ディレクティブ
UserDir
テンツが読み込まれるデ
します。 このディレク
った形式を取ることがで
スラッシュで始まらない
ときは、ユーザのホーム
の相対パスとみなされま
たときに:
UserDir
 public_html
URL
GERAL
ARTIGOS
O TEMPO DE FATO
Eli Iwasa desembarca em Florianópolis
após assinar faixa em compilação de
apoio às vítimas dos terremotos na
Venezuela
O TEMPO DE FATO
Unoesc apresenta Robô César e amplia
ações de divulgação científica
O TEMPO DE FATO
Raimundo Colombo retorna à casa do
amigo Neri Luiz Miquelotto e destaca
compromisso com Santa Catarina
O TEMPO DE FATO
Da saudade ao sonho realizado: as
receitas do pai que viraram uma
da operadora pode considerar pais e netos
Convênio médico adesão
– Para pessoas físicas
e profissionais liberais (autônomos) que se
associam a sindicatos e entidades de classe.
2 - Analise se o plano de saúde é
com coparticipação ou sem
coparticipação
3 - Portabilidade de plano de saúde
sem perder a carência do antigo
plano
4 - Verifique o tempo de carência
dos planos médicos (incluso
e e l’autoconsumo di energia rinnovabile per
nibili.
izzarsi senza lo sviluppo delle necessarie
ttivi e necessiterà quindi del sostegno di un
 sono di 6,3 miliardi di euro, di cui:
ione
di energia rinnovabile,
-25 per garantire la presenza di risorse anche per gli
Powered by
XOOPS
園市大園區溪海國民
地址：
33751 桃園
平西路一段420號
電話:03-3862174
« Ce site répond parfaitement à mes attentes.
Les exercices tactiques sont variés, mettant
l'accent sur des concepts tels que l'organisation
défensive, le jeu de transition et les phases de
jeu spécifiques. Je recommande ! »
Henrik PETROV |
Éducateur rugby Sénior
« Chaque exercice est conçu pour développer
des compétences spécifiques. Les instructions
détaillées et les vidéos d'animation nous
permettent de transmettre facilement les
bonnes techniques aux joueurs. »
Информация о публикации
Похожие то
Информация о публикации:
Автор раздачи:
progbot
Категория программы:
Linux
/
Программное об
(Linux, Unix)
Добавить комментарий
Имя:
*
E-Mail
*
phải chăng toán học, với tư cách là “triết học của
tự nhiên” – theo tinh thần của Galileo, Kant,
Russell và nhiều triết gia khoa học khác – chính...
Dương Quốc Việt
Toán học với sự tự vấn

========================

| Aim of the exercise |
The lines to set down, exactly and with both ends included, run from the one containing "Éducateur rugby Sénior" to the last line of the data above.

| Answer section |
Éducateur rugby Sénior
« Chaque exercice est conçu pour développer
des compétences spécifiques. Les instructions
détaillées et les vidéos d'animation nous
permettent de transmettre facilement les
bonnes techniques aux joueurs. »
Информация о публикации
Похожие то
Информация о публикации:
Автор раздачи:
progbot
Категория программы:
Linux
/
Программное об
(Linux, Unix)
Добавить комментарий
Имя:
*
E-Mail
*
phải chăng toán học, với tư cách là “triết học của
tự nhiên” – theo tinh thần của Galileo, Kant,
Russell và nhiều triết gia khoa học khác – chính...
Dương Quốc Việt
Toán học với sự tự vấn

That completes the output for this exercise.